A donor-chromophore-catalyst assembly for solar CO2 reduction

摘要

We describe here the preparation and characterization of a photocathode assembly for CO2 reduction to CO in 0.1 M LiClO4 acetonitrile. The assembly was formed on 1.0 μm thick mesoporous films of NiO using a layer-by-layer procedure based on Zr(iv)–phosphonate bridging units. The structure of the Zr(iv) bridged assembly, abbreviated as NiO|-DA-RuCP2²⁺-Re(i), where DA is the dianiline-based electron donor (N,N,N′,N′-((CH2)3PO3H2)4-4,4′-dianiline), RuCP²⁺ is the light absorber [Ru((4,4′-(PO3H2CH2)2-2,2′-bipyridine)(2,2′-bipyridine))2]²⁺, and Re(i) is the CO2 reduction catalyst, Re^I((4,4′-PO3H2CH₂)₂-2,2′-bipyridine)(CO)₃Cl.

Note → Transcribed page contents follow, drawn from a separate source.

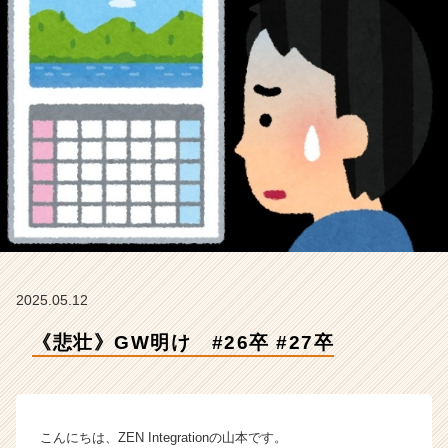
E
N
I
n
t
e
g
r
a
t
i
o
n
の
タ
2025.05.12
イ
《悲壮》GW明け #26卒 #27卒
ム
ラ
イ
ン】
|
こんにちは、ZEN Integrationの山本です。
ベ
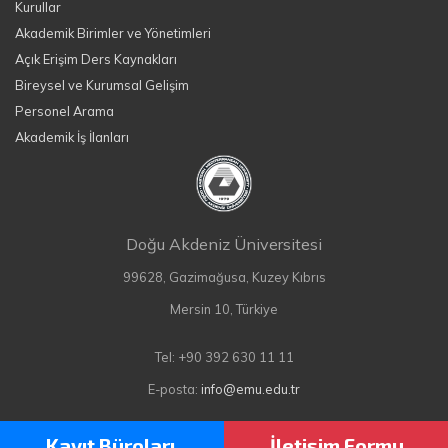
Kurullar
Akademik Birimler ve Yönetimleri
Açık Erişim Ders Kaynakları
Bireysel ve Kurumsal Gelişim
Personel Arama
Akademik İş İlanları
Doğu Akdeniz Üniversitesi
99628, Gazimağusa, Kuzey Kıbrıs
Mersin 10, Türkiye
Tel: +90 392 630 11 11
E-posta:
info@emu.edu.tr
Kayıt Büroları
İletişim Formu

Visible light excitation of the assembly in CO₂ saturated solution resulted in CO₂ reduction to CO. A steady-state photocurrent density of 65 μA cm^–2 was achieved under one sun illumination and an IPCE value of 1.9% was obtained with 450 nm illumination. The importance of the DA aniline donor in the assembly as an initial site for reduction of the RuCP²⁺ excited state was demonstrated by an 8 times higher photocurrent generated with DA present in the surface film compared to a control without DA. Nanosecond transient absorption measurements showed that the expected reduced one-electron intermediate, RuCP⁺, was formed on a sub-nanosecond time scale with back electron transfer to the electrode on the microsecond timescale which competes with forward electron transfer to the Re(i) catalyst at t_1/2 = 2.6 μs (k_ET = 2.7 × 10⁵ s^–1).